About this exercise: Starting at the line that contains "Expand Secondary Navigation Menu" in the listing below, write out every line word for word until you have written the line that contains "Саджанці Портулаку".

Dataset:
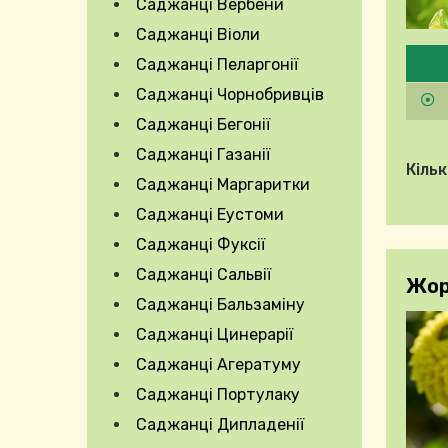
Саджанці Вербени
Саджанці Віоли
Будь
Саджанці Пеларгонії
Expand Secondary Navigation Menu
Саджанці Чорнобривців
Саджанці Бегонії
Саджанці Газанії
Кільк
Саджанці Маргаритки
Саджанці Еустоми
Саджанці Фуксії
Саджанці Сальвії
Жорж
Саджанці Бальзаміну
Саджанці Цинерарії
Саджанці Агератуму
Саджанці Портулаку
Саджанці Дипладенії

Reply:
Expand Secondary Navigation Menu
Саджанці Чорнобривців
Саджанці Бегонії
Саджанці Газанії
Кільк
Саджанці Маргаритки
Саджанці Еустоми
Саджанці Фуксії
Саджанці Сальвії
Жорж
Саджанці Бальзаміну
Саджанці Цинерарії
Саджанці Агератуму
Саджанці Портулаку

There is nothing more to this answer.